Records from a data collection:
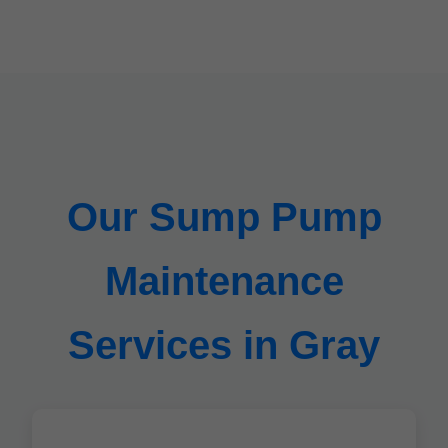
Our Sump Pump
Maintenance
Services in Gray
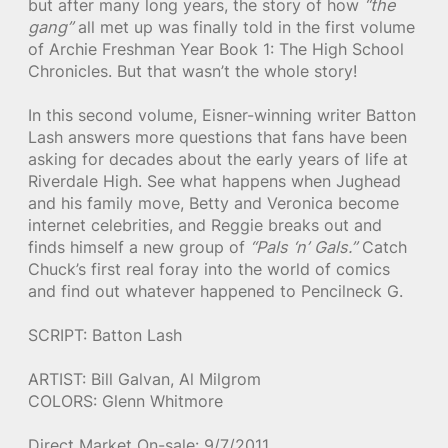
but after many long years, the story of how
“the
gang”
all met up was finally told in the first volume
of Archie Freshman Year Book 1: The High School
Chronicles. But that wasn’t the whole story!
In this second volume, Eisner-winning writer Batton
Lash answers more questions that fans have been
asking for decades about the early years of life at
Riverdale High. See what happens when Jughead
and his family move, Betty and Veronica become
internet celebrities, and Reggie breaks out and
finds himself a new group of
“Pals ‘n’ Gals.”
Catch
Chuck’s first real foray into the world of comics
and find out whatever happened to Pencilneck G.
SCRIPT: Batton Lash
ARTIST: Bill Galvan, Al Milgrom
COLORS: Glenn Whitmore
Direct Market On-sale: 9/7/2011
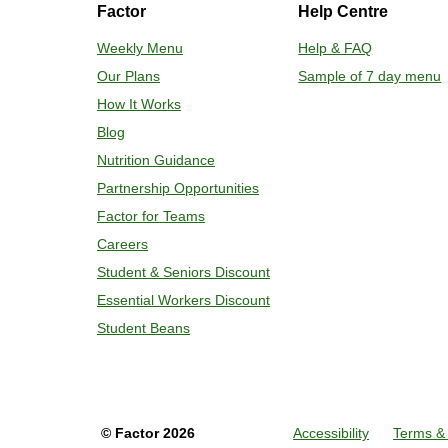
Factor
Help Centre
Weekly Menu
Help & FAQ
Our Plans
Sample of 7 day menu
How It Works
Blog
Nutrition Guidance
Partnership Opportunities
Factor for Teams
Careers
Student & Seniors Discount
Essential Workers Discount
Student Beans
©
Factor
2026
Accessibility
Terms & 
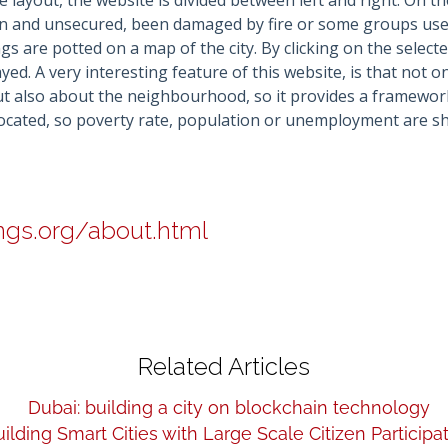
e layout, the website is divided between left and right. On th
en and unsecured, been damaged by fire or some groups use 
gs are potted on a map of the city. By clicking on the selected
yed. A very interesting feature of this website, is that not 
but also about the neighbourhood, so it provides a framewo
 located, so poverty rate, population or unemployment are 
ings.org/about.html
Related Articles
Dubai: building a city on blockchain technology
ilding Smart Cities with Large Scale Citizen Participa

▶ [What is required]:
What is needed is a word-for-word copy of the data above, free of any images.

▶ [Output for this exercise]:
Our Sump Pump
Maintenance
Services in Gray
but after many long years, the story of how
“the
gang”
all met up was finally told in the first volume
of Archie Freshman Year Book 1: The High School
Chronicles. But that wasn’t the whole story!
In this second volume, Eisner-winning writer Batton
Lash answers more questions that fans have been
asking for decades about the early years of life at
Riverdale High. See what happens when Jughead
and his family move, Betty and Veronica become
internet celebrities, and Reggie breaks out and
finds himself a new group of
“Pals ‘n’ Gals.”
Catch
Chuck’s first real foray into the world of comics
and find out whatever happened to Pencilneck G.
SCRIPT: Batton Lash
ARTIST: Bill Galvan, Al Milgrom
COLORS: Glenn Whitmore
Direct Market On-sale: 9/7/2011
Factor
Help Centre
Weekly Menu
Help & FAQ
Our Plans
Sample of 7 day menu
How It Works
Blog
Nutrition Guidance
Partnership Opportunities
Factor for Teams
Careers
Student & Seniors Discount
Essential Workers Discount
Student Beans
©
Factor
2026
Accessibility
Terms & 
e layout, the website is divided between left and right. On th
en and unsecured, been damaged by fire or some groups use 
gs are potted on a map of the city. By clicking on the selected
yed. A very interesting feature of this website, is that not 
but also about the neighbourhood, so it provides a framewo
 located, so poverty rate, population or unemployment are 
ings.org/about.html
Related Articles
Dubai: building a city on blockchain technology
ilding Smart Cities with Large Scale Citizen Participa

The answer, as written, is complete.